In GCC 9 we was finally able to fine-tune the infrastructure by dropping a lot of data previously used for debug-info generation from the LTO streams. We plan to make LTO more mainstream now.
Enabling LTO by default for OpenSUSE Tumbleweed
LTO in GCC was always intended to become default mode of compilation for release builds (rather than being limited to high performance computing and benchmarks). We believe that things are ready now (and basically since GCC 8 already).At SUSE we work on turning LTO by default for OpenSUSE Tumbleweed. Martin Liška did a lot of work to get working staging build with LTO and plan to do the switch after GCC 9 lands Tumbleweed which should not be too long after the release.
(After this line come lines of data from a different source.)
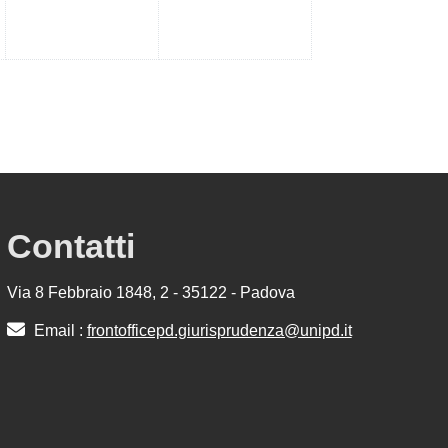
Contatti
Via 8 Febbraio 1848, 2 - 35122 - Padova
Email :
frontofficepd.giurisprudenza@unipd.it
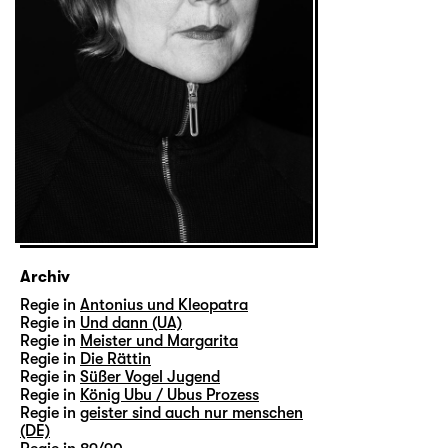
Archiv
Regie in
Antonius und Kleopatra
Regie in
Und dann (UA)
Regie in
Meister und Margarita
Regie in
Die Rättin
Regie in
Süßer Vogel Jugend
Regie in
König Ubu / Ubus Prozess
Regie in
geister sind auch nur menschen
(DE)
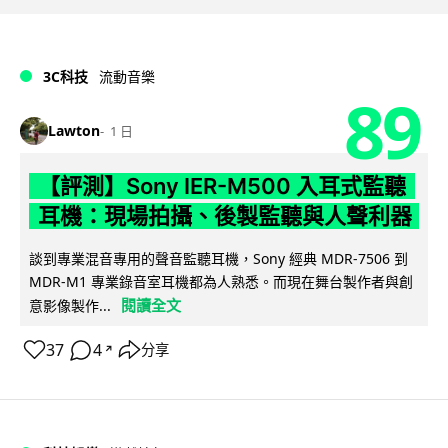
3C科技
流動音樂
89
Lawton
1 日
【評測】Sony IER-M500 入耳式監聽
耳機：現場拍攝、後製監聽與人聲利器
談到專業混音專用的聲音監聽耳機，Sony 經典 MDR-7506 到
MDR-M1 專業錄音室耳機都為人熟悉。而現在舞台製作者與創
閱讀全文
意影像製作...
37
4
分享
↗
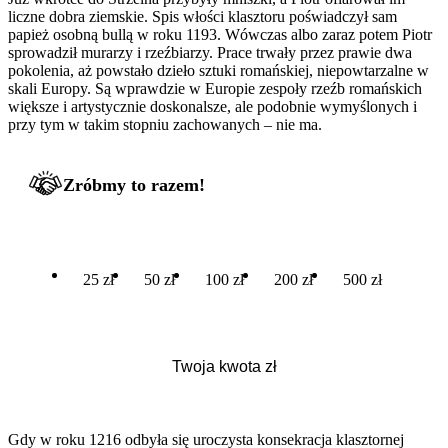
liczne dobra ziemskie. Spis włości klasztoru poświadczył sam
papież osobną bullą w roku 1193. Wówczas albo zaraz potem Piotr
sprowadził murarzy i rzeźbiarzy. Prace trwały przez prawie dwa
pokolenia, aż powstało dzieło sztuki romańskiej, niepowtarzalne w
skali Europy. Są wprawdzie w Europie zespoły rzeźb romańskich
większe i artystycznie doskonalsze, ale podobnie wymyślonych i
przy tym w takim stopniu zachowanych – nie ma.
Zróbmy to razem!
25 zł
50 zł
100 zł
200 zł
500 zł
Gdy w roku 1216 odbyła się uroczysta konsekracja klasztornej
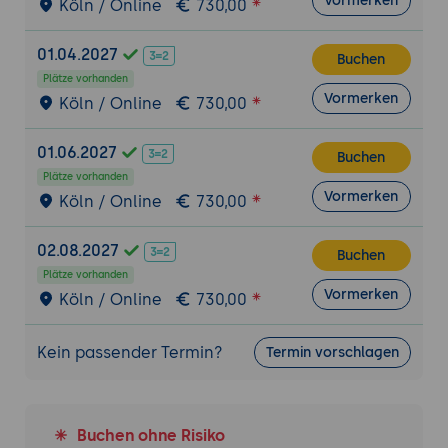
Vormerken
Köln / Online
730,00
4. XY-Diagramme und Zeitreihen erstellen
XY-Diagramme mit XYSeriesCollection
01.04.2027
erstellen, bei denen numerische X- und Y-
Buchen
Plätze vorhanden
Werte als Punktepaare dargestellt
Vormerken
Köln / Online
730,00
werden und über createXYLineChart oder
createScatterPlot gerendert werden
01.06.2027
Buchen
Zeitreihendiagramme mit
Plätze vorhanden
TimeSeriesCollection und der Klasse
Vormerken
Köln / Online
730,00
TimeSeries implementieren, die
zeitbasierte Daten wie Aktienkurse,
02.08.2027
Messwerte oder Kennzahlen über die Zeit
Buchen
Plätze vorhanden
visualisieren
Vormerken
Köln / Online
730,00
Den XYPlot und seine Renderer wie
XYLineAndShapeRenderer, XYBarRenderer
Kein passender Termin?
Termin vorschlagen
oder XYAreaRenderer nutzen, um das
Erscheinungsbild von Linien, Punkten und
Flächen anzupassen
Buchen ohne Risiko
5. Kreisdiagramme und spezialisierte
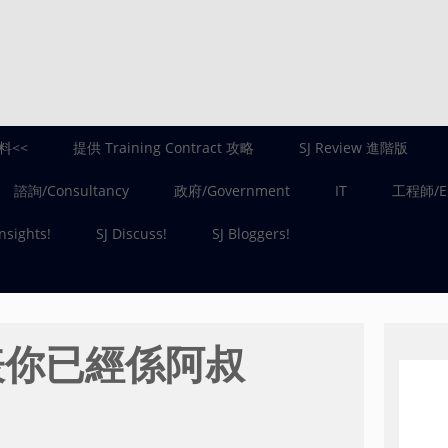
料<<
提供 Training Contract 攻略
SJ Review 進階版
諮詢/Consultancy
政府/Government
IT
工程師/En
Insights!
SJ Discuss!
SJ Bloggers!
代表你已經係阿叔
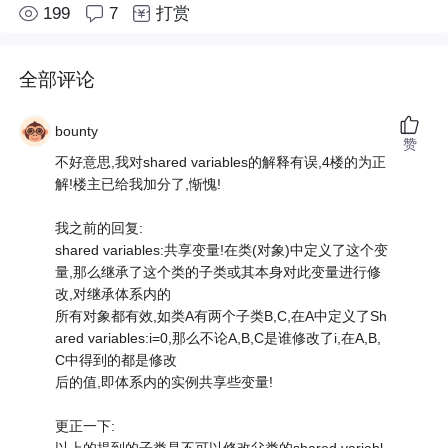
199
7
打赏
全部评论
bounty
赞
不好意思,我对shared variables的解释有误,4楼的为正
解!楼主已给我加分了,惭愧!
我之前的回复:
shared variables:共享变量!在类(对象)中定义了这个变
量,那么继承了这个类的子类或其本身对此变量进行修
改,对继承体系内的
所有对象都有效,如类A有两个子类B,C,在A中定义了Sh
ared variables:i=0,那么不论A,B,C是谁修改了i,在A,B,
C中得到的都是修改
后的值,即体系内的实例共享些变量!
更正一下:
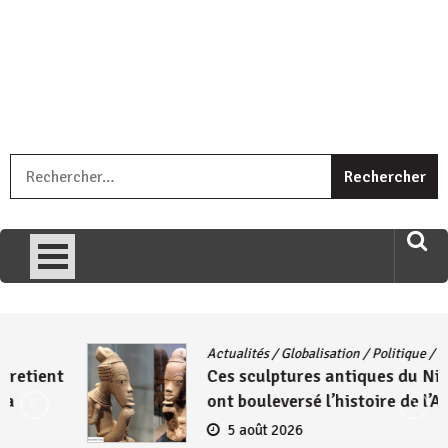
« Ingorane si ugupfa , ingorane ni ugupfa nabi ,gupfa ataco
R
umariye umuryango wawe canke igihugu cakwibarutse .Wewe
uri ngaha ndagusigiye iki kibazo : Uriko ukora iki kugira ngo
uzopfire neza umuryango n’igihugu cakwibarutse ? »
Actualités
/
Globalisation
/
Politique
/
Société
Ces sculptures antiques du Nigeria qui
ont bouleversé l’histoire de l’Afrique
5 août 2026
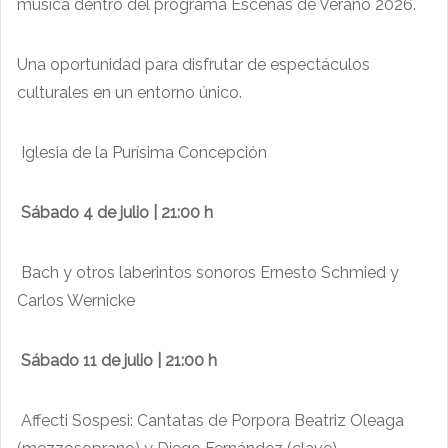
música dentro del programa Escenas de Verano 2026.
Una oportunidad para disfrutar de espectáculos
culturales en un entorno único.
Iglesia de la Purísima Concepción
Sábado 4 de julio | 21:00 h
Bach y otros laberintos sonoros Ernesto Schmied y
Carlos Wernicke
Sábado 11 de julio | 21:00 h
Affecti Sospesi: Cantatas de Porpora Beatriz Oleaga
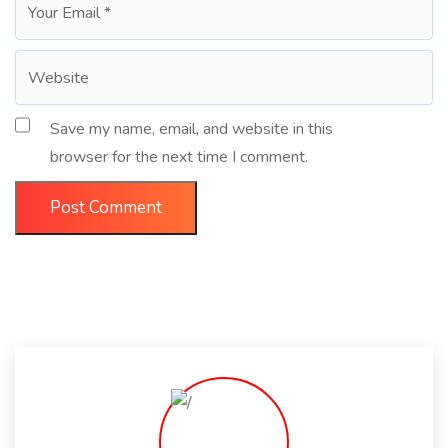
Save my name, email, and website in this
browser for the next time I comment.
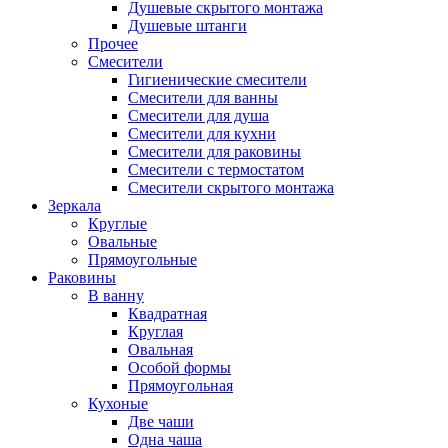
Душевые скрытого монтажа
Душевые штанги
Прочее
Смесители
Гигиенические смесители
Смесители для ванны
Смесители для душа
Смесители для кухни
Смесители для раковины
Смесители с термостатом
Смесители скрытого монтажа
Зеркала
Круглые
Овальные
Прямоугольные
Раковины
В ванну
Квадратная
Круглая
Овальная
Особой формы
Прямоугольная
Кухоные
Две чаши
Одна чаша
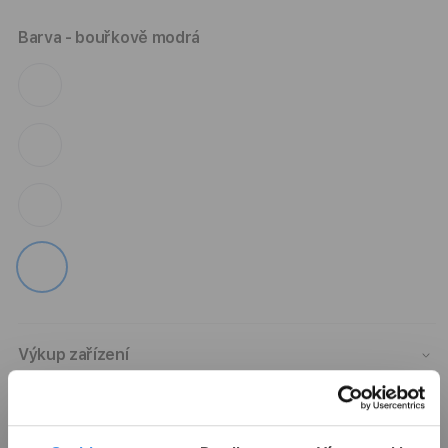
Barva
- bouřkově modrá
Výkup zařízení
Autorizovaný servis Apple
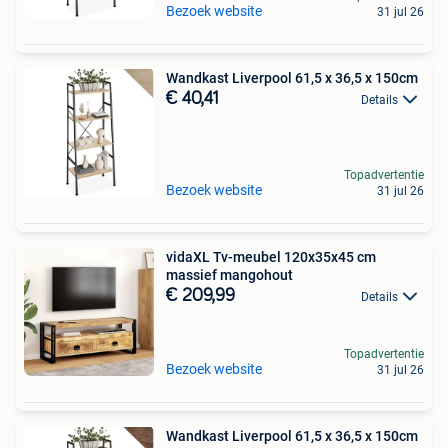
Bezoek website
31 jul 26
Wandkast Liverpool 61,5 x 36,5 x 150cm
€ 40,41
Details
Topadvertentie
Bezoek website
31 jul 26
vidaXL Tv-meubel 120x35x45 cm
massief mangohout
€ 209,99
Details
Topadvertentie
Bezoek website
31 jul 26
Wandkast Liverpool 61,5 x 36,5 x 150cm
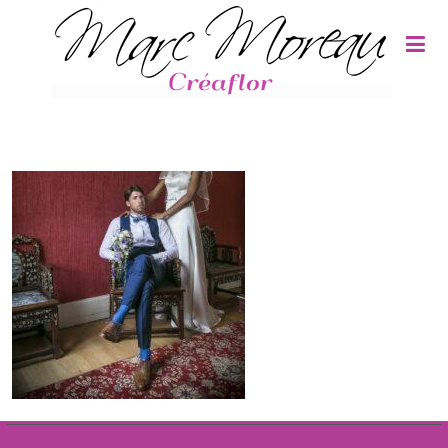
Panneau de gestion des cookies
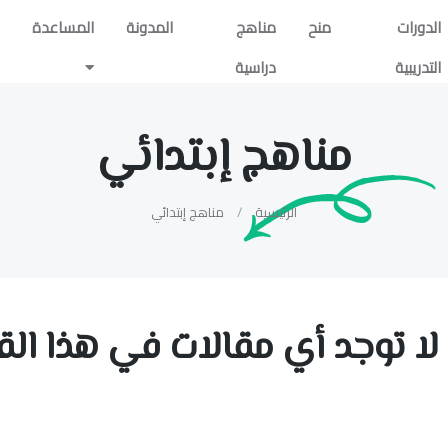
الدورات
منح
مناهج
المدونة
المساعدة
التدريبية
دراسية
مناهج إبتدائي
الرئيسية
مناهج إبتدائي
, لا توجد أي مقالات في هذا ا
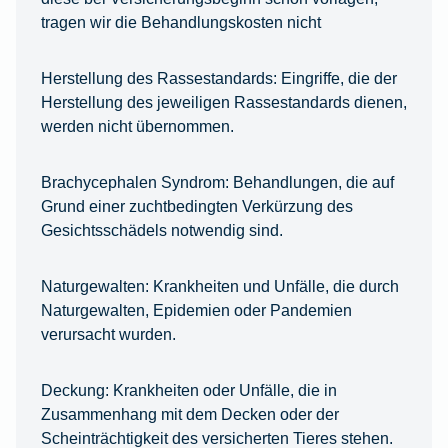
tragen wir die Behandlungskosten nicht
Herstellung des Rassestandards:
Eingriffe, die der
Herstellung des jeweiligen Rassestandards dienen,
werden nicht übernommen.
Brachycephalen Syndrom:
Behandlungen, die auf
Grund einer zuchtbedingten Verkürzung des
Gesichtsschädels notwendig sind.
Naturgewalten:
Krankheiten und Unfälle, die durch
Naturgewalten, Epidemien oder Pandemien
verursacht wurden.
Deckung:
Krankheiten oder Unfälle, die in
Zusammenhang mit dem Decken oder der
Scheinträchtigkeit des versicherten Tieres stehen.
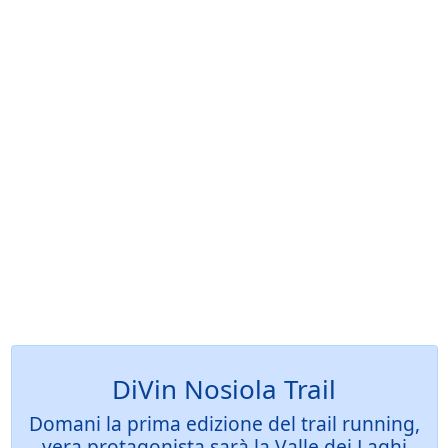
DiVin Nosiola Trail
Domani la prima edizione del trail running,
vera protagonista sarà la Valle dei Laghi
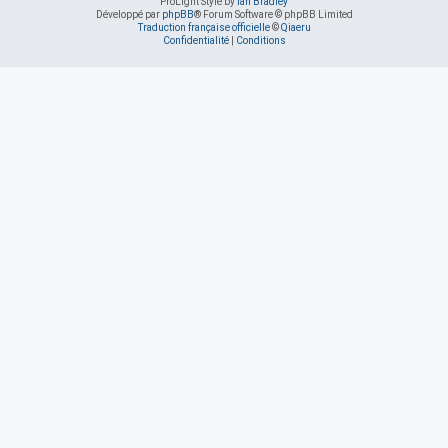
ProLight Style by
Ian Bradley
Développé par
phpBB
® Forum Software © phpBB Limited
Traduction française officielle
©
Qiaeru
Confidentialité
|
Conditions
Initial tests looks promising - only about 150 packages needs LTO disabled so far.
The resulting Linux distro works and passes testing. So far we just gathered data on the size of individual binaries in the system.
The overall size of installed binaries decreases by 5% and debug info size by 17%. Note that these numbers include also packages not built with LTO (for example go that uses its own compiler) and packages that use LTO by default already (like LibreOffice). Thus the real savings for enabling LTO are higher than this.
Histogram of binary size changes comparing GCC 9 without LTO to GCC 9 with LTO. |
- 65% binaries (counted as portion of overall size, not number of files) decrease in size by more than 1%. Some of them quite substantially.
- 12% of binaries does not change at all. This may be due to fact that they are built without LTO, built by other compiler than GCC or there is a configure problem. I have removed the five biggest offenders before producing the histogram: go, postgress, libqt-declarative, boost-extra and skopeo.
- 8% of binaries increase in size by more than 1%. Some of them because of aggressive optimization flags, but there are cases which seems like build machinery issues. For example all binaries in python-qt packge increase 27 times!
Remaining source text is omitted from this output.